Task statement:
Return only the lines below starting at the line containing "Độ méo tiếng: ≤ 0.5%" and ending at the line containing "enfermedad. Atípico es", both included, exactly as they are and with no pictures.

[Stored data entries]

=== Begin Enclosure ===

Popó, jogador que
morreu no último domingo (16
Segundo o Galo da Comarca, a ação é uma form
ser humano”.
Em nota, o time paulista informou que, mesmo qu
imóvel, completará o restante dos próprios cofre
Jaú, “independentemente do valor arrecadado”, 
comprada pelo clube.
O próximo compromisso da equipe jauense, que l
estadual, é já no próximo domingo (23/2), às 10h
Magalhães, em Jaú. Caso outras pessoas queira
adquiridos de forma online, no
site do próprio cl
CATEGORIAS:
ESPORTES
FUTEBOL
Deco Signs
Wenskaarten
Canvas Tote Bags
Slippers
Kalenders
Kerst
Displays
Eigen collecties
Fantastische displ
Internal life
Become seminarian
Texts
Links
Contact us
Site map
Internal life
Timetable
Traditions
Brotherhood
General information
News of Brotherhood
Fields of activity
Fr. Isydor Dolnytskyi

=== End Enclosure ===
=== Begin Enclosure ===

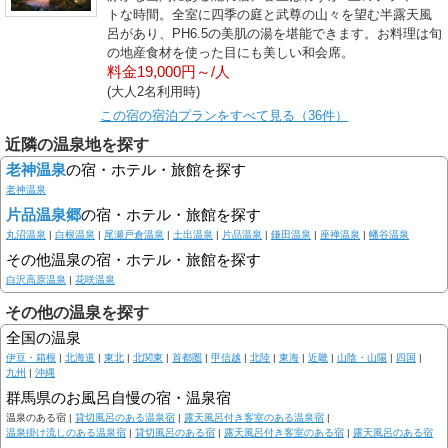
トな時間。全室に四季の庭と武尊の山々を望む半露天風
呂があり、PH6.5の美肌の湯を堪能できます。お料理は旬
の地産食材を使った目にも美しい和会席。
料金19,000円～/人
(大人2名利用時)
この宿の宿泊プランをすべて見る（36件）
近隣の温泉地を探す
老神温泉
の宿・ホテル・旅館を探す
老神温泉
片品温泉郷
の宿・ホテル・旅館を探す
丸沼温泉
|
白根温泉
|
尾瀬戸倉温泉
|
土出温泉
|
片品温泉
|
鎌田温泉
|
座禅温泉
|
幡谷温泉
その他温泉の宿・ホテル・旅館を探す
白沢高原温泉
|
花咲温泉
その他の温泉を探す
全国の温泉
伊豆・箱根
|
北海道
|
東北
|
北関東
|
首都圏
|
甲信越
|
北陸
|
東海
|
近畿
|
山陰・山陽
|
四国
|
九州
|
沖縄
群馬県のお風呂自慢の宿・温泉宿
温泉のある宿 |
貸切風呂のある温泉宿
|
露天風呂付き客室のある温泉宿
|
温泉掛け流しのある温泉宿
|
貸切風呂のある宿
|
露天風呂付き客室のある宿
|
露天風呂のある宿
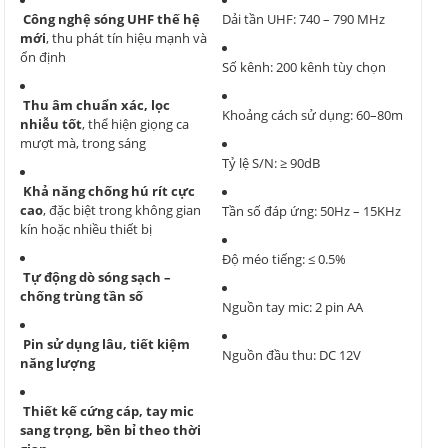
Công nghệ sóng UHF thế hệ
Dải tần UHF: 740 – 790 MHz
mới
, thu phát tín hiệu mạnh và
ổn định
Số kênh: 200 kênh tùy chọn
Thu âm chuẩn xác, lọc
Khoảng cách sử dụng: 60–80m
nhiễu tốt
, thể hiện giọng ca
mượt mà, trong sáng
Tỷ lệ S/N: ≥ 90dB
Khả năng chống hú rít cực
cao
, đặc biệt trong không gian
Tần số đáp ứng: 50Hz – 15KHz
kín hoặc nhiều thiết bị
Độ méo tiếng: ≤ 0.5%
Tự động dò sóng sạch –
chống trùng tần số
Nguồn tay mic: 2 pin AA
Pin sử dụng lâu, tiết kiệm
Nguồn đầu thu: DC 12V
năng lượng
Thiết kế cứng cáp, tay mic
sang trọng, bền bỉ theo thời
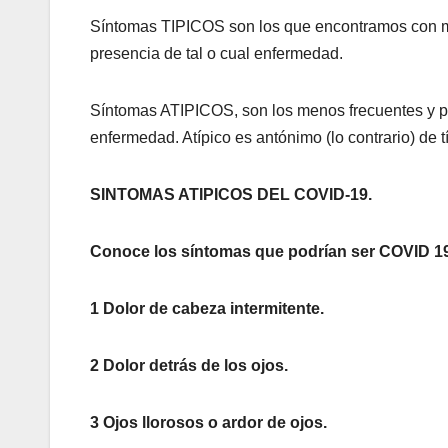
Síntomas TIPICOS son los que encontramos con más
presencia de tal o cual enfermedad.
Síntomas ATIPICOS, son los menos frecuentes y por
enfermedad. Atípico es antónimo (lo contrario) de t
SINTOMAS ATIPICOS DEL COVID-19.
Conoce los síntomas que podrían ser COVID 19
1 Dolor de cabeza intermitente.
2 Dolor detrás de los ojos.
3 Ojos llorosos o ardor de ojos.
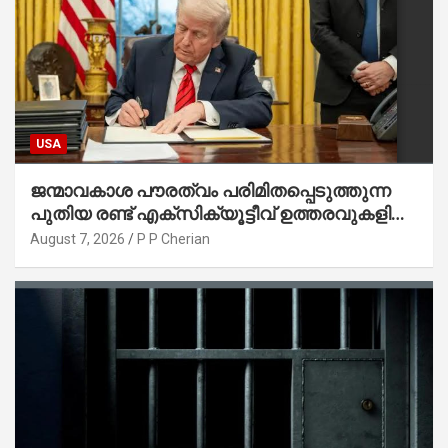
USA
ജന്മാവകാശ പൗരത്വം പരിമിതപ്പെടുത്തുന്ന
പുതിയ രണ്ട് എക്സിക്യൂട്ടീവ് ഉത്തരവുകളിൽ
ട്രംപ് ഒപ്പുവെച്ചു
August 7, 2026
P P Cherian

=== End Enclosure ===

Answer to this problem:
Độ méo tiếng: ≤ 0.5%
Tự động dò sóng sạch –
chống trùng tần số
Nguồn tay mic: 2 pin AA
Pin sử dụng lâu, tiết kiệm
Nguồn đầu thu: DC 12V
năng lượng
Thiết kế cứng cáp, tay mic
sang trọng, bền bỉ theo thời
Síntomas TIPICOS son los que encontramos con más
presencia de tal o cual enfermedad.
Síntomas ATIPICOS, son los menos frecuentes y por
enfermedad. Atípico es antónimo (lo contrario) de t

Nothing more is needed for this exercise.